Instructions to follow: From the data below, give the number of lines holding the word "programme", with nothing else added.

Dataset entries:
○ ○ ○ ○ ○

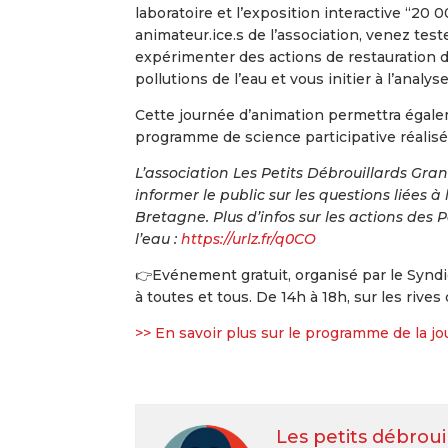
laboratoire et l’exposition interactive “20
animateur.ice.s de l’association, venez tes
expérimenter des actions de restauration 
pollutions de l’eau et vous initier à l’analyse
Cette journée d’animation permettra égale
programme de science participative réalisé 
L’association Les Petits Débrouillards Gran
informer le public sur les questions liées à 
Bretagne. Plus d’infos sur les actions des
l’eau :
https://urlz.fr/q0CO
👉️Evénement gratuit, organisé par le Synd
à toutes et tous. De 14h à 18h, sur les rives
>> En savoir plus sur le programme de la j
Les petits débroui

○ ○ ○ ○ ○

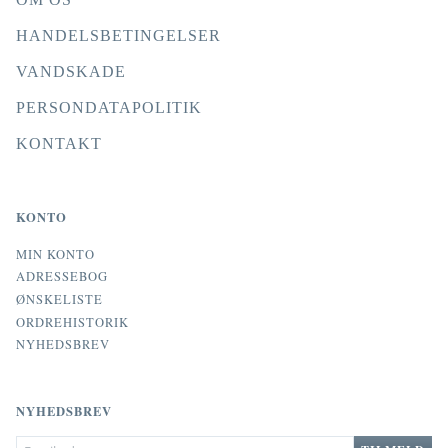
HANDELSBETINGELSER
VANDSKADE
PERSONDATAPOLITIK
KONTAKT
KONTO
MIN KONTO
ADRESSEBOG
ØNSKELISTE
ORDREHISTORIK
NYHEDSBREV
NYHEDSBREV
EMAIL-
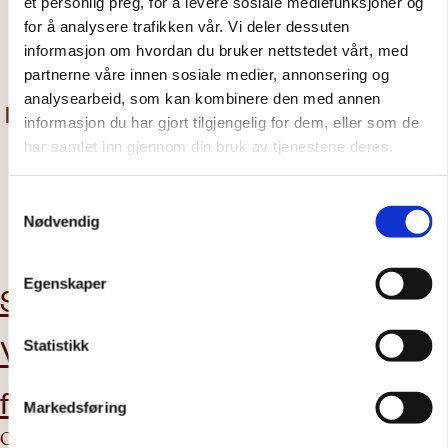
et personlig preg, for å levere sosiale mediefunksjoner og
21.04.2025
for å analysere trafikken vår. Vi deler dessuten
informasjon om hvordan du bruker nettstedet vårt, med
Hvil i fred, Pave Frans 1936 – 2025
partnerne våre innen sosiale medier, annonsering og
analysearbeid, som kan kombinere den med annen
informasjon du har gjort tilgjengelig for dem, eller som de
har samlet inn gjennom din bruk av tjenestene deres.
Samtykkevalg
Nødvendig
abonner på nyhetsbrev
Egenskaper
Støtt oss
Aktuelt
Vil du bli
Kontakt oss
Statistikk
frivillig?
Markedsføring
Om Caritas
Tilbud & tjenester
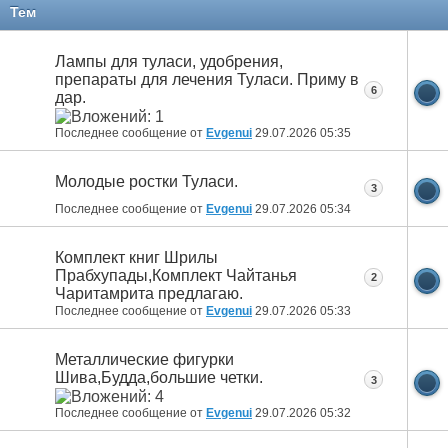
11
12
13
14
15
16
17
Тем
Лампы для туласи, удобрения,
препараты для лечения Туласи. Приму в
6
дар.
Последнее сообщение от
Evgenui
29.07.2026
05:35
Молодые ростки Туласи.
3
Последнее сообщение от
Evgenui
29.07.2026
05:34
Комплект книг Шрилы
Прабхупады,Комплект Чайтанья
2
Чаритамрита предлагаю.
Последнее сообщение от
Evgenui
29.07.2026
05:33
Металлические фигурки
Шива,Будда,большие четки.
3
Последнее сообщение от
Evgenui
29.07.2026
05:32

○ ○ ○ ○ ○

Response: 2